Jaeger and ScyllaDB Integration: High Performance at Scale

August 1, 2023

Maxim Korolyov

Jaeger has gained significant popularity in the software development community due to its powerful capabilities and ease of integration with various programming languages and frameworks. With the rise of microservices and cloud-native applications, Jaeger has become a crucial tool for developers and system administrators to gain insights into the performance and behavior of their applications.

How do you make Jaeger even more effective for monitoring and troubleshooting distributed applications, especially in high-traffic, demanding environments where a high-performance storage solution is critical? Use the best-performing Jaeger storage backend that you can find.

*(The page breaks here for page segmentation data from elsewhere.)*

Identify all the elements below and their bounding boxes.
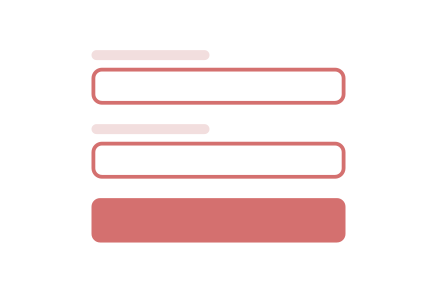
button[interactable]: Submit bbox=[92, 198, 346, 242]
button[interactable]: Second field bbox=[92, 142, 346, 179]
button[interactable]: First field bbox=[92, 68, 346, 105]
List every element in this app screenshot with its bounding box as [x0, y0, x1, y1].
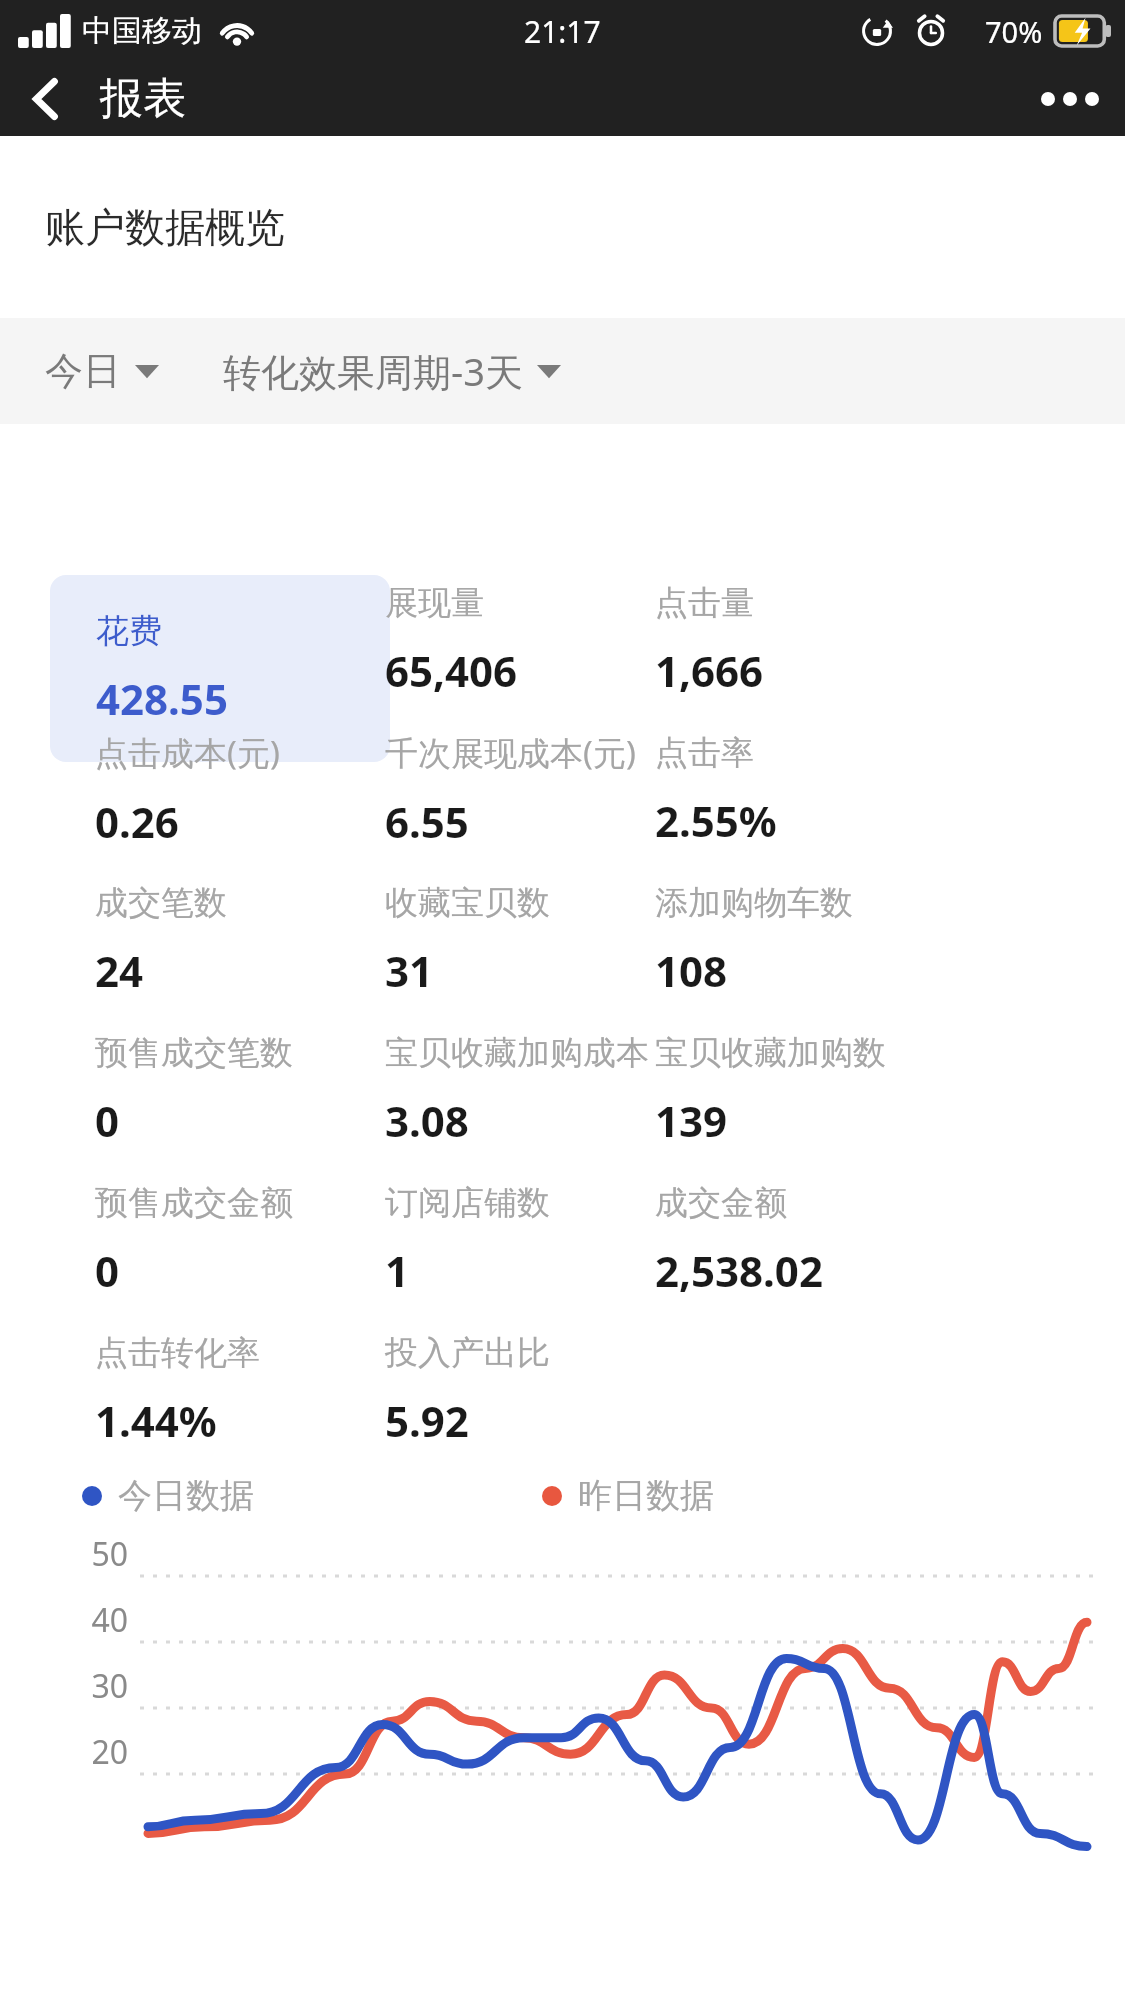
staticText: 24	[95, 942, 144, 999]
button[interactable]: 添加购物车数	[655, 875, 975, 1005]
button[interactable]: 昨日数据	[542, 1474, 714, 1517]
staticText: 108	[655, 942, 728, 999]
button[interactable]: 点击转化率	[95, 1325, 415, 1455]
staticText: 昨日数据	[578, 1474, 714, 1517]
button[interactable]: 花费	[50, 575, 390, 762]
button[interactable]: 投入产出比	[385, 1325, 705, 1455]
staticText: 订阅店铺数	[385, 1182, 550, 1224]
button[interactable]: 预售成交金额	[95, 1175, 415, 1305]
button[interactable]: 成交金额	[655, 1175, 975, 1305]
staticText: 点击成本(元)	[95, 730, 280, 775]
button[interactable]: 收藏宝贝数	[385, 875, 705, 1005]
staticText: 1.44%	[95, 1392, 217, 1449]
staticText: 139	[655, 1092, 728, 1149]
staticText: 千次展现成本(元)	[385, 730, 636, 775]
staticText: 今日	[45, 347, 121, 395]
button[interactable]: 今日	[45, 339, 159, 403]
button[interactable]: 转化效果周期-3天	[223, 337, 561, 405]
staticText: 成交金额	[655, 1182, 787, 1224]
button[interactable]: 宝贝收藏加购数	[655, 1025, 975, 1155]
staticText: 0	[95, 1092, 120, 1149]
button[interactable]: 点击率	[655, 725, 975, 855]
staticText: 点击转化率	[95, 1332, 260, 1374]
staticText: 1,666	[655, 642, 764, 699]
staticText: 21:17	[524, 11, 601, 52]
staticText: 5.92	[385, 1392, 469, 1449]
staticText: 花费	[96, 610, 162, 652]
button[interactable]: 展现量	[385, 575, 705, 705]
staticText: 中国移动	[82, 12, 202, 50]
staticText: 428.55	[96, 670, 228, 727]
staticText: 收藏宝贝数	[385, 882, 550, 924]
staticText: 投入产出比	[385, 1332, 550, 1374]
staticText: 40	[68, 1598, 128, 1642]
staticText: 宝贝收藏加购数	[655, 1032, 886, 1074]
staticText: 添加购物车数	[655, 882, 853, 924]
staticText: 预售成交金额	[95, 1182, 293, 1224]
staticText: 1	[385, 1242, 410, 1299]
button[interactable]: 成交笔数	[95, 875, 415, 1005]
staticText: 点击量	[655, 582, 754, 624]
staticText: 30	[68, 1664, 128, 1708]
button[interactable]: 预售成交笔数	[95, 1025, 415, 1155]
staticText: 今日数据	[118, 1474, 254, 1517]
staticText: 账户数据概览	[45, 202, 285, 252]
staticText: 31	[385, 942, 434, 999]
button[interactable]: More options	[1015, 62, 1125, 136]
staticText: 转化效果周期-3天	[223, 345, 523, 397]
staticText: 20	[68, 1730, 128, 1774]
button[interactable]: 千次展现成本(元)	[385, 725, 705, 855]
staticText: 65,406	[385, 642, 518, 699]
staticText: 3.08	[385, 1092, 469, 1149]
staticText: 点击率	[655, 732, 754, 774]
staticText: 6.55	[385, 793, 469, 850]
button[interactable]: 点击量	[655, 575, 975, 705]
staticText: 0	[95, 1242, 120, 1299]
staticText: 0.26	[95, 793, 179, 850]
staticText: 报表	[100, 72, 186, 126]
staticText: 2.55%	[655, 792, 777, 849]
staticText: 成交笔数	[95, 882, 227, 924]
staticText: 预售成交笔数	[95, 1032, 293, 1074]
button[interactable]: Back	[0, 62, 92, 136]
button[interactable]: 今日数据	[82, 1474, 254, 1517]
staticText: 2,538.02	[655, 1242, 823, 1299]
button[interactable]: 宝贝收藏加购成本	[385, 1025, 705, 1155]
staticText: 70%	[985, 12, 1043, 51]
staticText: 宝贝收藏加购成本	[385, 1032, 649, 1074]
button[interactable]: 点击成本(元)	[95, 725, 415, 855]
staticText: 展现量	[385, 582, 484, 624]
staticText: 50	[68, 1532, 128, 1576]
button[interactable]: 订阅店铺数	[385, 1175, 705, 1305]
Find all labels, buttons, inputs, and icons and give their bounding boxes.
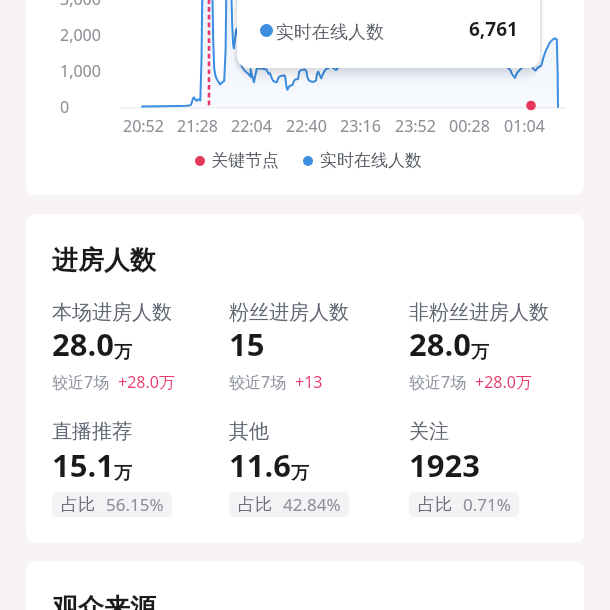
staticText: 23:52 — [395, 115, 436, 137]
staticText: 2,000 — [60, 24, 101, 46]
button[interactable]: 非粉丝进房人数 — [409, 300, 549, 325]
button[interactable]: 占比 — [409, 492, 519, 517]
staticText: 23:16 — [340, 115, 381, 137]
button[interactable]: 粉丝进房人数 — [229, 300, 349, 325]
staticText: 实时在线人数 — [320, 150, 422, 171]
staticText: 15 — [229, 323, 265, 365]
staticText: 万 — [114, 341, 132, 364]
staticText: 11.6 — [229, 444, 291, 486]
staticText: 较近7场 — [409, 371, 467, 393]
staticText: 实时在线人数 — [276, 21, 384, 44]
staticText: 万 — [291, 462, 309, 485]
button[interactable]: 占比 — [229, 492, 349, 517]
staticText: 22:40 — [286, 115, 327, 137]
staticText: 进房人数 — [52, 244, 156, 277]
staticText: 观众来源 — [52, 592, 156, 610]
staticText: 较近7场 — [52, 371, 110, 393]
button[interactable]: 占比 — [52, 492, 172, 517]
staticText: 其他 — [229, 419, 269, 444]
staticText: 万 — [471, 341, 489, 364]
staticText: 56.15% — [106, 493, 164, 516]
staticText: 非粉丝进房人数 — [409, 300, 549, 325]
staticText: 占比 — [238, 494, 272, 515]
staticText: 3,000 — [60, 0, 101, 10]
staticText: 20:52 — [123, 115, 164, 137]
staticText: 0 — [60, 96, 70, 118]
staticText: 28.0 — [52, 323, 114, 365]
button[interactable]: 实时在线人数 — [303, 150, 422, 171]
staticText: 1923 — [409, 444, 480, 486]
button[interactable]: 本场进房人数 — [52, 300, 172, 325]
staticText: 关注 — [409, 419, 449, 444]
staticText: 22:04 — [231, 115, 272, 137]
staticText: 占比 — [61, 494, 95, 515]
staticText: +13 — [295, 371, 323, 393]
staticText: 42.84% — [283, 493, 341, 516]
staticText: 直播推荐 — [52, 419, 132, 444]
button[interactable]: 其他 — [229, 419, 269, 444]
button[interactable]: 直播推荐 — [52, 419, 132, 444]
staticText: 15.1 — [52, 444, 114, 486]
staticText: 万 — [114, 462, 132, 485]
staticText: 00:28 — [449, 115, 490, 137]
staticText: 粉丝进房人数 — [229, 300, 349, 325]
staticText: 28.0 — [409, 323, 471, 365]
staticText: 6,761 — [469, 16, 518, 42]
staticText: 01:04 — [504, 115, 545, 137]
staticText: 关键节点 — [211, 150, 279, 171]
staticText: 占比 — [418, 494, 452, 515]
staticText: 1,000 — [60, 60, 101, 82]
staticText: +28.0万 — [118, 371, 175, 393]
staticText: 本场进房人数 — [52, 300, 172, 325]
staticText: 较近7场 — [229, 371, 287, 393]
staticText: 21:28 — [177, 115, 218, 137]
staticText: +28.0万 — [475, 371, 532, 393]
staticText: 0.71% — [463, 493, 511, 516]
button[interactable]: 关键节点 — [195, 150, 279, 171]
button[interactable]: 关注 — [409, 419, 449, 444]
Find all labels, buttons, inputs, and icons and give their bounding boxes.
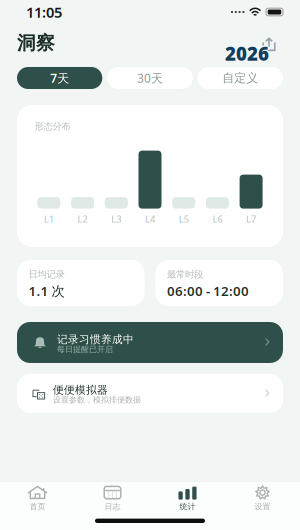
staticText: 2026 [226,41,270,66]
button[interactable]: 日志 [75,486,150,516]
staticText: 06:00 - 12:00 [167,282,249,300]
button[interactable]: 便便模拟器 [17,374,283,413]
staticText: 洞察 [17,32,55,54]
button[interactable]: 自定义 [198,67,283,89]
staticText: L3 [111,213,121,225]
staticText: 设置 [254,502,270,511]
staticText: L4 [145,213,155,225]
staticText: 记录习惯养成中 [57,333,134,346]
staticText: 2026 [224,41,268,66]
staticText: 日志 [104,502,120,511]
staticText: 统计 [180,502,196,511]
staticText: 最常时段 [167,268,203,280]
staticText: 便便模拟器 [53,383,108,396]
button[interactable]: 记录习惯养成中 [17,322,283,363]
staticText: 2026 [225,41,269,66]
staticText: 2026 [225,40,269,64]
staticText: 1.1 次 [28,282,64,300]
staticText: 每日提醒已开启 [57,344,113,354]
staticText: L1 [44,213,54,225]
staticText: L2 [78,213,88,225]
button[interactable]: 7天 [17,67,102,89]
staticText: 形态分布 [34,120,70,132]
staticText: L6 [212,213,222,225]
button[interactable]: 30天 [107,67,193,89]
staticText: 自定义 [222,71,258,85]
staticText: 30天 [137,70,163,86]
button[interactable]: 首页 [0,486,75,516]
button[interactable]: 设置 [225,486,300,516]
staticText: 首页 [30,502,46,511]
staticText: L5 [179,213,189,225]
staticText: 11:05 [26,2,62,22]
staticText: 设置参数，模拟排便数据 [53,395,141,405]
staticText: 日均记录 [28,268,64,280]
staticText: 2026 [225,42,269,67]
staticText: 7天 [50,70,69,86]
staticText: L7 [246,213,256,225]
button[interactable]: 统计 [150,486,225,516]
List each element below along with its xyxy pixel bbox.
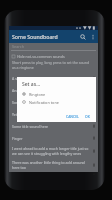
- staticText: OK: [85, 114, 90, 119]
- staticText: Some other sound title: [12, 100, 90, 105]
- button[interactable]: Item options: [90, 98, 98, 106]
- button[interactable]: Notification tone: [17, 99, 96, 105]
- button[interactable]: Item options: [90, 110, 98, 118]
- button[interactable]: Another one: [9, 86, 98, 94]
- staticText: Some Soundboard: [12, 33, 58, 40]
- staticText: Search: [12, 44, 25, 49]
- button[interactable]: Item options: [90, 134, 98, 142]
- button[interactable]: Item options: [90, 147, 98, 155]
- staticText: Set as...: [22, 81, 41, 88]
- staticText: Some title sound here: [12, 124, 90, 129]
- button[interactable]: There was another little thing to add ar…: [9, 160, 98, 170]
- button[interactable]: Ringtone: [17, 91, 96, 97]
- button[interactable]: Item options: [90, 86, 98, 94]
- staticText: Finger: [12, 136, 90, 141]
- staticText: I went ahead to add a much longer title …: [12, 146, 90, 156]
- button[interactable]: Some title sound here: [9, 122, 98, 130]
- button[interactable]: Hide not-so-common sounds: [12, 53, 98, 59]
- button[interactable]: Some other sound title: [9, 98, 98, 106]
- staticText: Ringtone: [29, 92, 46, 97]
- button[interactable]: OK: [82, 113, 93, 120]
- staticText: A sound name goes in here: [12, 76, 90, 81]
- button[interactable]: Item options: [90, 161, 98, 169]
- staticText: Short press to play, long press to set t…: [12, 60, 93, 70]
- button[interactable]: I went ahead to add a much longer title …: [9, 146, 98, 156]
- button[interactable]: Item options: [90, 74, 98, 82]
- staticText: Another one: [12, 88, 90, 93]
- staticText: Yet another sound: [12, 112, 90, 117]
- staticText: CANCEL: [66, 114, 79, 119]
- button[interactable]: More options: [88, 32, 97, 41]
- button[interactable]: Yet another sound: [9, 110, 98, 118]
- staticText: Notification tone: [29, 100, 59, 105]
- button[interactable]: CANCEL: [63, 113, 82, 120]
- button[interactable]: Item options: [90, 122, 98, 130]
- staticText: There was another little thing to add ar…: [12, 160, 90, 170]
- button[interactable]: Finger: [9, 134, 98, 142]
- button[interactable]: A sound name goes in here: [9, 74, 98, 82]
- staticText: Hide not-so-common sounds: [17, 54, 65, 59]
- button[interactable]: Search: [77, 31, 88, 42]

Using ScyllaDB, a monstrously fast and scalable NoSQL database, as the storage backend for Jaeger Server can offer improved performance, scalability, and resource efficiency. This makes Jaeger even more effective for monitoring and troubleshooting distributed applications, especially in high-traffic, demanding environments where a high-performance storage solution is critical.

Tl;DR
In this post ,you’ll discover how to integrate a ScyllaDB cluster with a Jaeger server as a storage backend. Using ScyllaDB as the Jaeger backend boosts the performance and provides high scalability.

Architecture

Here is what the example architecture will look like:

It consists of a few parts:

HotRod: The Jaeger Demo Application that can generate spans. It uses OpenTelemetry SDK and pushes spans via GRPC API directly to the Jaeger Collector.
Jaeger Collector: Responsible for receiving spans from the Jaeger agent, performing validations and transformations, and saving them to the storage backend (ScyllaDB Cluster in our case).
ScyllaDB Cluster: Jaeger supports various storage backends to store the spans. In our case, we use a ScyllaDB Cluster built from 3 nodes.
Jaeger Query: A service responsible for retrieving traces from the Jaeger storage backend and making them accessible for the Jaeger UI.
Jaeger UI: A React application that lets you visualize the traces and analyze them. Useful for debugging system issues.

Jaeger Server

Jaeger Server is an open-source distributed tracing system, originally developed by Uber Technologies, aimed at monitoring and troubleshooting the performance of microservices-based applications. It provides end-to-end visibility into the interactions among different components in a distributed architecture, which is invaluable when dealing with complex, large-scale applications.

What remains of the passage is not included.